Compare the graphs of the inverse variations. Please provide at least 3 comparisons
y= (-0.2/x) and y= (-0.3/x)
-0.05, -0.075 , -0.1, -0.15 ?
To compare the graphs of the inverse variations y = (-0.2/x) and y = (-0.3/x), we can examine their key characteristics.
1. Rate of change:
The rate of change in both equations is negative, indicating an inverse variation. However, the rate of change in the second equation, y = (-0.3/x), is greater than in the first equation, y = (-0.2/x). This means that the second equation decreases at a faster rate than the first equation as x increases.
2. Asymptotes:
Both equations have vertical asymptotes when x = 0, since division by zero is undefined. Thus, the graphs approach the y-axis but never actually touch it.
3. y-intercepts:
To find the y-intercepts, we can set x = 0 and solve for y. For the first equation, y = (-0.2/0) is undefined since division by zero is not possible. Similarly, for the second equation, y = (-0.3/0) is also undefined. This implies that neither equation intersects the y-axis.

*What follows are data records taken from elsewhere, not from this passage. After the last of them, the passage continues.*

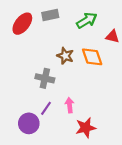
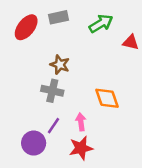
brown star: (65, 56) -> (60, 65), moved
orange diamond: (92, 57) -> (107, 98), moved
red star: (86, 128) -> (81, 148), moved

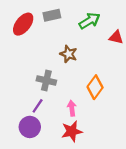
brown star: (60, 65) -> (68, 54), moved
orange diamond: (107, 98) -> (95, 87), turned 55
purple line: (54, 126) -> (38, 106), moved

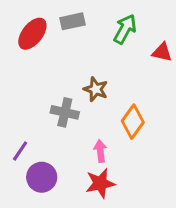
green arrow: (90, 21) -> (125, 29), turned -30
brown star: (68, 54) -> (96, 89), moved
purple line: (38, 106) -> (20, 151), moved

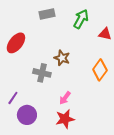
red ellipse: (32, 34) -> (16, 43), moved
orange diamond: (133, 122) -> (100, 70), moved
pink arrow: (100, 151) -> (65, 98), turned -136

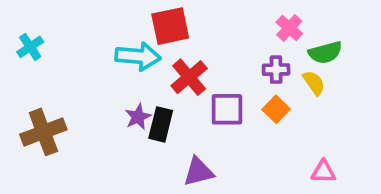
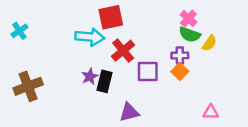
green semicircle: (325, 53) -> (190, 35), moved, turned 35
purple cross: (276, 70) -> (180, 55), moved
yellow semicircle: (314, 83) -> (209, 43), moved, turned 70

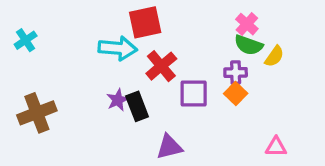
black rectangle: (105, 81) -> (137, 106), turned -35

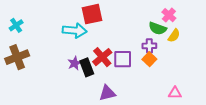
pink cross: (247, 24) -> (169, 15), moved
red cross: (161, 66) -> (102, 57), moved
brown cross: (37, 113) -> (17, 57), moved

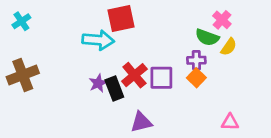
cyan cross: (16, 25) -> (21, 21), moved

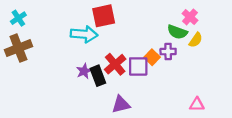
brown cross: (23, 75) -> (18, 48), moved
orange square: (196, 78) -> (152, 57), moved

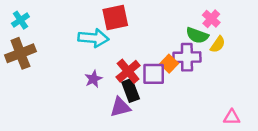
purple cross: (168, 52) -> (187, 57), size x1.5
black rectangle: (98, 76) -> (131, 90), moved
purple triangle: (121, 104) -> (120, 107), moved
pink triangle: (197, 104) -> (232, 117), moved

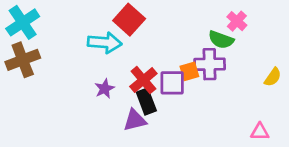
red square: (115, 17) -> (129, 20), turned -36
cyan cross: (20, 20) -> (23, 22), size x1.6
yellow semicircle: (218, 44) -> (273, 77), moved
orange square: (169, 64) -> (189, 71), turned 30

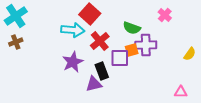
green semicircle: (221, 40) -> (132, 28), moved
brown cross: (23, 60) -> (16, 42), size x0.6
red cross: (143, 80) -> (100, 41), moved
purple star: (105, 89) -> (73, 62), size x1.5

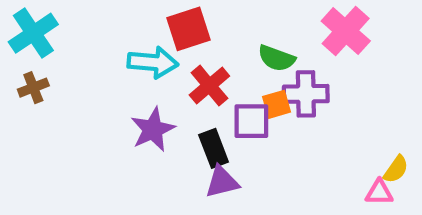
red square: (90, 14) -> (188, 29), turned 30
pink cross: (165, 15) -> (346, 31), size x1.6
yellow semicircle: (190, 54) -> (396, 169), moved
purple triangle: (94, 84) -> (222, 182), moved

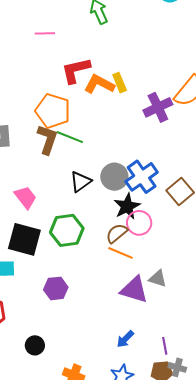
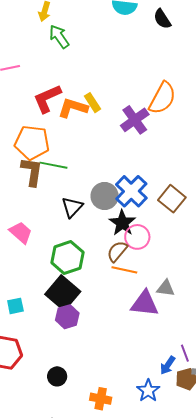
black square: (24, 239) -> (63, 293), moved, turned 36
blue arrow: (125, 339) -> (168, 365), moved

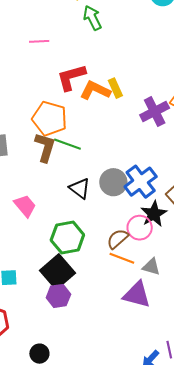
black triangle: (72, 207) -> (80, 188), turned -45
black star: (122, 223) -> (154, 214), moved
gray triangle: (166, 288) -> (151, 267), moved

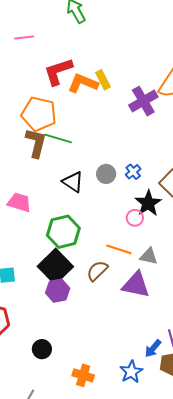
gray circle: (113, 182) -> (106, 174), size x0.7
blue cross: (141, 182) -> (133, 172), size x0.5
pink trapezoid: (25, 206) -> (19, 202), turned -30
pink circle: (140, 228) -> (135, 218), size x0.7
brown semicircle: (118, 239) -> (97, 271), moved

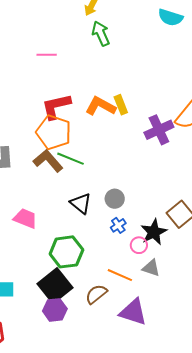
red L-shape: (58, 71) -> (56, 106), moved
brown L-shape: (36, 143) -> (48, 161), turned -60
blue cross: (133, 172) -> (118, 225), moved
gray triangle: (149, 256) -> (151, 268), moved

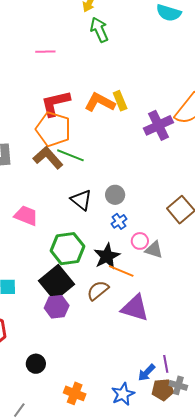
black star: (154, 232) -> (107, 256), moved
gray triangle: (151, 268) -> (154, 250), moved

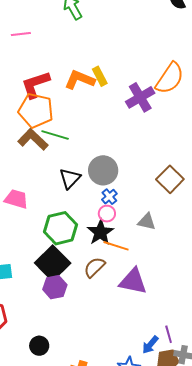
gray circle: (115, 195) -> (103, 170), size x1.5
black triangle: (81, 200) -> (70, 178), turned 40
pink circle: (140, 241) -> (107, 214), moved

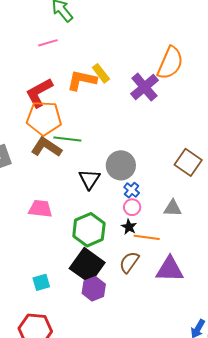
pink line: (21, 34) -> (48, 43), moved
black star: (100, 232) -> (129, 227), size x0.6

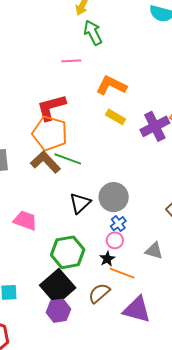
yellow rectangle: (101, 73) -> (116, 117), moved, turned -36
orange L-shape: (82, 80) -> (111, 85), moved

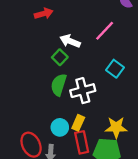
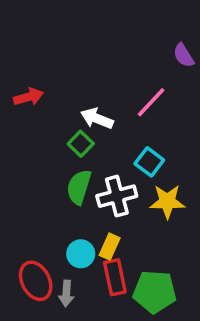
red arrow: (44, 14) -> (28, 97), moved
cyan square: (115, 69) -> (149, 162), moved
yellow star: (116, 127) -> (167, 201), moved

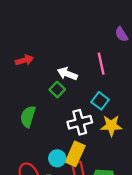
pink line: (151, 102) -> (101, 64), turned -55
green semicircle: (79, 187) -> (28, 117), moved
yellow rectangle: (110, 247) -> (75, 154), size x1.5

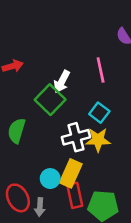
white arrow: (67, 74) -> (62, 82), turned -84
green square: (57, 90) -> (50, 100), size x1.6
yellow star: (111, 126) -> (98, 140), moved

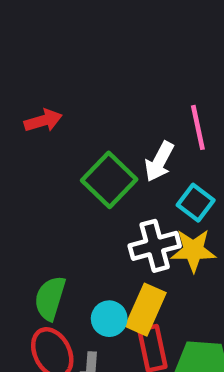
white arrow: (62, 82) -> (159, 162), moved
green semicircle: (17, 131) -> (50, 298), moved

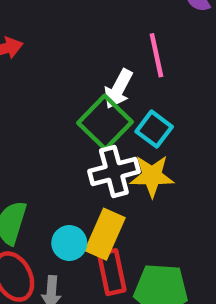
green square: (109, 180) -> (105, 122), moved

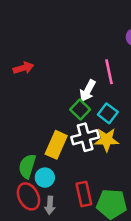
green square: (105, 122) -> (80, 110), size x0.7
yellow rectangle: (105, 234) -> (56, 145), moved
cyan circle: (69, 243) -> (45, 178), moved

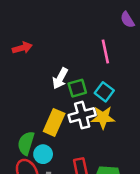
white arrow: (88, 91) -> (60, 78), moved
green square: (80, 110) -> (77, 88), turned 30

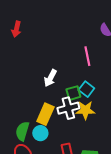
red arrow: (22, 48) -> (16, 29), moved, turned 119
green square: (77, 88) -> (73, 93), moved
cyan circle: (43, 154) -> (40, 133), moved

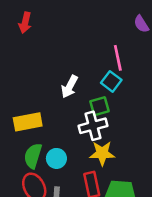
cyan square: (86, 89) -> (111, 81), moved
yellow star: (85, 110) -> (102, 153), moved
yellow rectangle: (45, 114) -> (28, 122), moved, turned 55

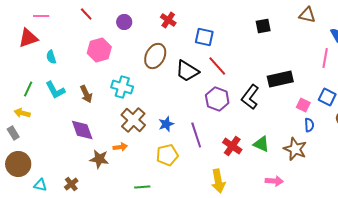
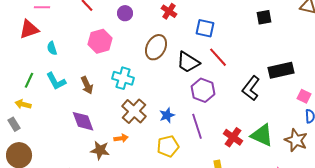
purple hexagon: (217, 99) -> (203, 90), moved
green triangle: (261, 144) -> (262, 135), size x1.4

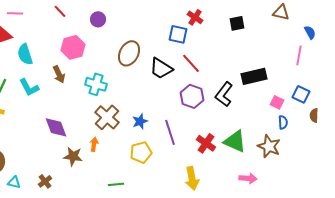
red cross: (169, 11) -> (195, 17), moved
cyan semicircle: (52, 48) -> (25, 54), size x1.5
brown arrow: (87, 85) -> (59, 74), moved
purple hexagon: (203, 90) -> (192, 96), moved
orange arrow: (121, 138) -> (94, 144), turned -72

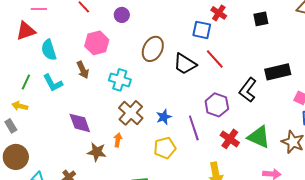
purple hexagon: (192, 96) -> (217, 105), moved

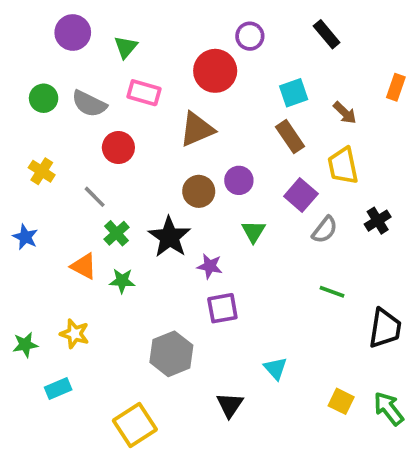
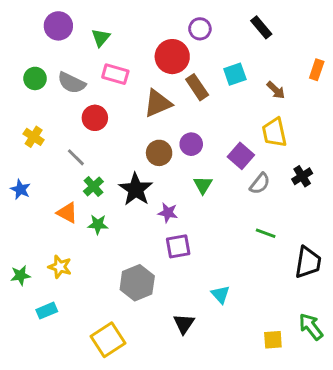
brown rectangle: (290, 137) -> (197, 87), moved
yellow square: (341, 401) -> (273, 340), moved, turned -30

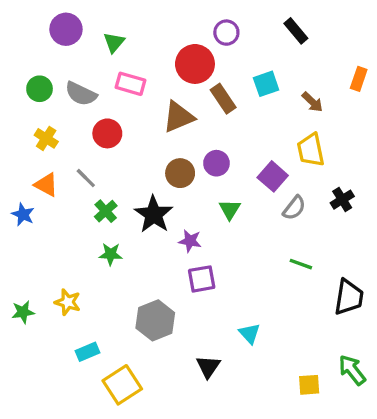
yellow cross: (34, 137) -> (46, 138), moved
orange triangle: (67, 213) -> (46, 185), moved
cyan rectangle: (47, 311) -> (87, 352), moved

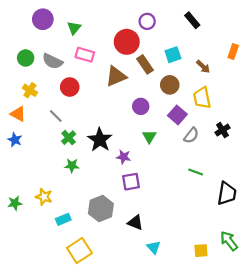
brown circle: (180, 173) -> (170, 85), moved
orange triangle: (46, 185) -> (18, 114), moved
cyan triangle: (250, 334) -> (154, 247), moved
cyan rectangle: (87, 352) -> (63, 219), moved
black triangle: (208, 367) -> (135, 223), moved, turned -42

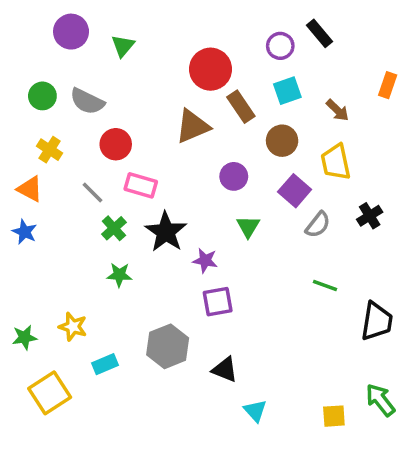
purple circle: (147, 21) -> (280, 46), moved
pink rectangle: (85, 55) -> (141, 185), moved
yellow square: (79, 251) -> (50, 393), moved

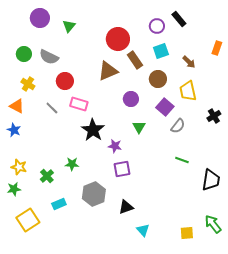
black cross: (370, 216) -> (214, 116), moved
green cross: (114, 228) -> (47, 176), moved
green star: (119, 275) -> (72, 164), moved
yellow star: (73, 327) -> (19, 167), moved
black triangle: (225, 370) -> (126, 207), turned -42

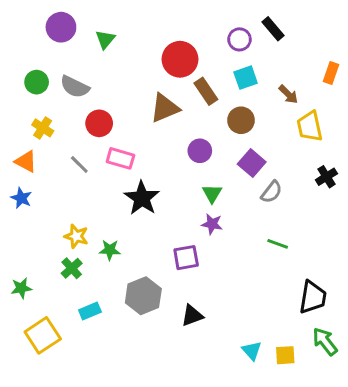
yellow trapezoid: (188, 91) -> (310, 126), moved
purple star: (115, 146) -> (212, 224), moved
yellow star: (19, 167) -> (76, 236), moved
black trapezoid: (211, 180) -> (313, 297), moved
cyan triangle: (143, 230) -> (252, 351), moved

Given the values -0.05, -0.075, -0.1, and -0.15, it seems that you want to compare the value of y at these specific x-values. Let's calculate them for each equation:
For y = (-0.2/x):
- x = -0.05
y = (-0.2/(-0.05)) = 4
- x = -0.075
y = (-0.2/(-0.075)) = 2.6667
- x = -0.1
y = (-0.2/(-0.1)) = 2
- x = -0.15
y = (-0.2/(-0.15)) = 1.3333
For y = (-0.3/x):
- x = -0.05
y = (-0.3/(-0.05)) = 6
- x = -0.075
y = (-0.3/(-0.075)) = 4
- x = -0.1
y = (-0.3/(-0.1)) = 3
- x = -0.15
y = (-0.3/(-0.15)) = 2
Comparing the values of y at these x-values, we can observe that for both equations, as the absolute value of x decreases, the value of y increases. However, the second equation, y = (-0.3/x), yields higher values for y compared to the first equation, y = (-0.2/x), at each x-value.
In summary, the main comparisons between the two inverse variation equations are: the rate of change, the asymptotes, and the values of y at specific x-values.
To compare the graphs of the inverse variations y = (-0.2/x) and y = (-0.3/x), we can analyze their behavior for different x-values.
1. When x = -0.05:
For y = (-0.2/x), substituting x = -0.05 gives y = (-0.2/(-0.05)) = 4.
For y = (-0.3/x), substituting x = -0.05 gives y = (-0.3/(-0.05)) = 6.
Thus, for x = -0.05, the second inverse variation y = (-0.3/x) has a greater value than the first inverse variation y = (-0.2/x).
2. When x = -0.075:
For y = (-0.2/x), substituting x = -0.075 gives y = (-0.2/(-0.075)) ≈ 2.67.
For y = (-0.3/x), substituting x = -0.075 gives y = (-0.3/(-0.075)) ≈ 4.
Again, the second inverse variation y = (-0.3/x) has a greater value than the first inverse variation y = (-0.2/x) for x = -0.075.
3. When x = -0.1:
For y = (-0.2/x), substituting x = -0.1 gives y = (-0.2/(-0.1)) = 2.
For y = (-0.3/x), substituting x = -0.1 gives y = (-0.3/(-0.1)) = 3.
Here, the second inverse variation y = (-0.3/x) still has a greater value than the first inverse variation y = (-0.2/x) for x = -0.1.
In summary, the second inverse variation y = (-0.3/x) consistently has greater values than the first inverse variation y = (-0.2/x) for multiple x-values in the given range (-0.05, -0.075, -0.1).